Certains Etats arabes dénoncent même avec une vigueur remarquable l’usage «immoral» du veto par les Russes et les Chinois… Ce serait fastidieux d’énumérer le nombre de veto américains contre des résolutions du Conseil de sécurité sur le dossier palestinien. Il est facile de constater que les dénonciations arabes contre le veto US sont rares et d’une mollesse qui tranche avec la sévérité des admonestations adressées à Moscou. Il est clair que tous les peuples finissent pour des raisons plus ou moins morales à se trouver des «amis» chez les puissants. Sauf les Palestiniens. Ils ont droit à des discours sans fin. Des régimes arabes font parfois, sans agir, dans la surenchère verbale sur la cause des Palestiniens. Cela ne change rien au fait que depuis 64 longues années les Palestiniens sont seuls, sans amis. Sans frères. Et cela fait des décennies qu’ils mènent un combat inégal et se heurtent à l’intransigeance des Américains sans que les Arabes se décident à dire basta. C’est plus aisé de s’attaquer aux Russes, ces «athées», ces «communistes sans Dieu», n’est-ce pas ? 
Cela fait 64 longues années que les Palestiniens se font tuer et se font traiter de terroristes.

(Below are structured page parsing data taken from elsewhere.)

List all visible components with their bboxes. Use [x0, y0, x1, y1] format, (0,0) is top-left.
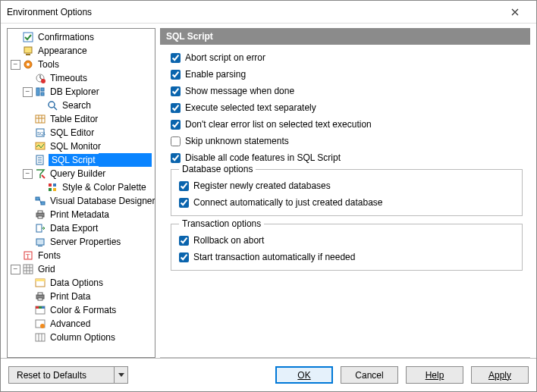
- checkbox-register-new-db[interactable]: Register newly created databases: [179, 180, 514, 191]
- close-button[interactable]: [500, 2, 530, 23]
- palette-icon: [46, 181, 58, 193]
- chevron-down-icon: [118, 373, 124, 377]
- svg-rect-36: [24, 265, 33, 274]
- ok-button[interactable]: OK: [275, 366, 333, 384]
- svg-rect-52: [36, 334, 45, 341]
- svg-text:T: T: [26, 252, 30, 260]
- tree-item-style-palette[interactable]: Style & Color Palette: [8, 180, 155, 194]
- tree-item-sql-monitor[interactable]: SQL Monitor: [8, 140, 155, 153]
- server-icon: [34, 236, 46, 248]
- grid-icon: [22, 263, 34, 275]
- table-editor-icon: [34, 113, 46, 125]
- svg-point-51: [40, 324, 45, 328]
- search-icon: [46, 99, 58, 111]
- svg-rect-24: [49, 188, 52, 191]
- tree-item-search[interactable]: Search: [8, 99, 155, 112]
- tree-item-print-metadata[interactable]: Print Metadata: [8, 208, 155, 221]
- tree-item-fonts[interactable]: TFonts: [8, 249, 155, 262]
- dialog-window: Environment Options Confirmations Appear…: [0, 0, 537, 392]
- tree-item-print-data[interactable]: Print Data: [8, 290, 155, 303]
- svg-rect-33: [38, 246, 42, 246]
- help-button[interactable]: Help: [406, 366, 463, 384]
- svg-rect-48: [39, 306, 42, 309]
- button-bar: Reset to Defaults OK Cancel Help Apply: [1, 358, 536, 391]
- svg-rect-31: [36, 224, 42, 232]
- svg-rect-29: [38, 211, 42, 213]
- svg-rect-25: [53, 188, 56, 191]
- sql-editor-icon: SQL: [34, 127, 46, 139]
- collapse-icon[interactable]: −: [23, 169, 33, 179]
- svg-rect-44: [38, 293, 42, 295]
- export-icon: [34, 222, 46, 234]
- tree-item-column-options[interactable]: Column Options: [8, 331, 155, 344]
- tree-item-server-properties[interactable]: Server Properties: [8, 235, 155, 249]
- collapse-icon[interactable]: −: [11, 265, 20, 274]
- group-transaction-options: Transaction options Rollback on abort St…: [171, 224, 523, 271]
- svg-point-4: [27, 63, 30, 66]
- data-options-icon: [34, 277, 46, 289]
- checkbox-exec-selected-separately[interactable]: Execute selected text separately: [171, 102, 523, 113]
- query-builder-icon: [34, 168, 46, 180]
- collapse-icon[interactable]: −: [23, 87, 33, 97]
- nav-tree[interactable]: Confirmations Appearance −Tools Timeouts…: [7, 28, 155, 358]
- group-legend: Database options: [179, 164, 256, 174]
- group-legend: Transaction options: [179, 218, 264, 229]
- svg-rect-49: [42, 306, 45, 309]
- checkbox-abort-on-error[interactable]: Abort script on error: [171, 52, 523, 63]
- titlebar: Environment Options: [1, 1, 536, 24]
- svg-rect-11: [36, 115, 45, 123]
- sql-monitor-icon: [34, 140, 46, 152]
- tree-item-db-explorer[interactable]: −DB Explorer: [8, 85, 155, 99]
- svg-rect-42: [36, 279, 45, 281]
- tree-item-data-export[interactable]: Data Export: [8, 221, 155, 235]
- tree-item-confirmations[interactable]: Confirmations: [8, 30, 155, 44]
- svg-rect-9: [41, 93, 44, 96]
- svg-rect-26: [36, 197, 39, 200]
- fonts-icon: T: [22, 249, 34, 262]
- checkbox-show-message-done[interactable]: Show message when done: [171, 86, 523, 96]
- checkbox-enable-parsing[interactable]: Enable parsing: [171, 69, 523, 80]
- tree-item-data-options[interactable]: Data Options: [8, 276, 155, 290]
- svg-rect-47: [36, 306, 39, 309]
- svg-rect-7: [36, 88, 39, 96]
- svg-rect-22: [49, 183, 52, 187]
- tree-item-sql-script[interactable]: SQL Script: [8, 153, 155, 167]
- tree-item-tools[interactable]: −Tools: [8, 58, 155, 71]
- checkbox-connect-auto[interactable]: Connect automatically to just created da…: [179, 197, 514, 208]
- reset-button[interactable]: Reset to Defaults: [8, 366, 115, 384]
- confirmations-icon: [22, 31, 34, 43]
- svg-rect-1: [24, 47, 32, 53]
- tree-item-color-formats[interactable]: Color & Formats: [8, 303, 155, 317]
- tree-item-table-editor[interactable]: Table Editor: [8, 112, 155, 126]
- tree-item-sql-editor[interactable]: SQLSQL Editor: [8, 126, 155, 140]
- tree-item-advanced[interactable]: Advanced: [8, 317, 155, 331]
- svg-rect-45: [38, 298, 42, 300]
- close-icon: [511, 8, 519, 16]
- svg-rect-8: [41, 88, 44, 91]
- tree-item-timeouts[interactable]: Timeouts: [8, 71, 155, 85]
- reset-dropdown[interactable]: [115, 366, 128, 384]
- svg-rect-27: [41, 202, 45, 205]
- column-options-icon: [34, 331, 46, 343]
- collapse-icon[interactable]: −: [11, 60, 20, 70]
- vdb-designer-icon: [34, 195, 46, 207]
- printer-icon: [34, 290, 46, 303]
- color-formats-icon: [34, 304, 46, 316]
- checkbox-disable-code-features[interactable]: Disable all code features in SQL Script: [171, 152, 523, 163]
- tree-item-vdb-designer[interactable]: Visual Database Designer: [8, 194, 155, 208]
- checkbox-skip-unknown[interactable]: Skip unknown statements: [171, 136, 523, 146]
- svg-rect-0: [24, 33, 33, 42]
- printer-icon: [34, 209, 46, 221]
- cancel-button[interactable]: Cancel: [341, 366, 398, 384]
- svg-point-6: [41, 79, 46, 83]
- group-database-options: Database options Register newly created …: [171, 169, 523, 216]
- window-title: Environment Options: [7, 7, 500, 17]
- tree-item-appearance[interactable]: Appearance: [8, 44, 155, 58]
- apply-button[interactable]: Apply: [471, 366, 529, 384]
- checkbox-rollback-on-abort[interactable]: Rollback on abort: [179, 235, 514, 246]
- tree-item-grid[interactable]: −Grid: [8, 262, 155, 276]
- checkbox-dont-clear-error-list[interactable]: Don't clear error list on selected text …: [171, 119, 523, 130]
- sql-script-icon: [34, 154, 46, 166]
- tree-item-query-builder[interactable]: −Query Builder: [8, 167, 155, 180]
- checkbox-start-txn-auto[interactable]: Start transaction automatically if neede…: [179, 252, 514, 262]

Pourquoi donc n’auraient-ils pas droit, comme les Tunisiens, les Egyptiens et les Syriens, à leur «printemps»? Les gouvernements arabes ne peuvent même pas justifier leur silence actuel par le fait que des groupes palestiniens auraient pris l’initiative de rompre le cessez-le-feu de fait qui régnait à Ghaza. Cette rupture est venue d’Israël qui a assassiné un dirigeant des comités de résistance populaire. Il y a eu une réunion de la Ligue arabe. Elle n’était pas «officiellement» consacrée à Ghaza mais à la Syrie et donc la Ligue arabe n’a rien dit sur le sujet ! La Ligue des Etats arabes respecte scrupuleusement son ordre du jour, il n’est pas question de se laisser entraîner dans ces agaçantes infos sur les chiens écrasés de Ghaza. 
Non, les Arabes n’ont rien à dire ! Le Qatar et l’Arabie Saoudite ne donneront pas des armes à Ghaza. Il ne peut en être question même si Hamas a pris le risque de faire valoir son appartenance idéologique en s’alignant avec les régimes du Golfe et les Frères musulmans contre la Syrie et l’Iran. Il n’en peut être question car les Palestiniens font l’objet d’un veto américain permanent qui, pour les régimes du Golfe, ne peut être ni contesté ni dénoncé.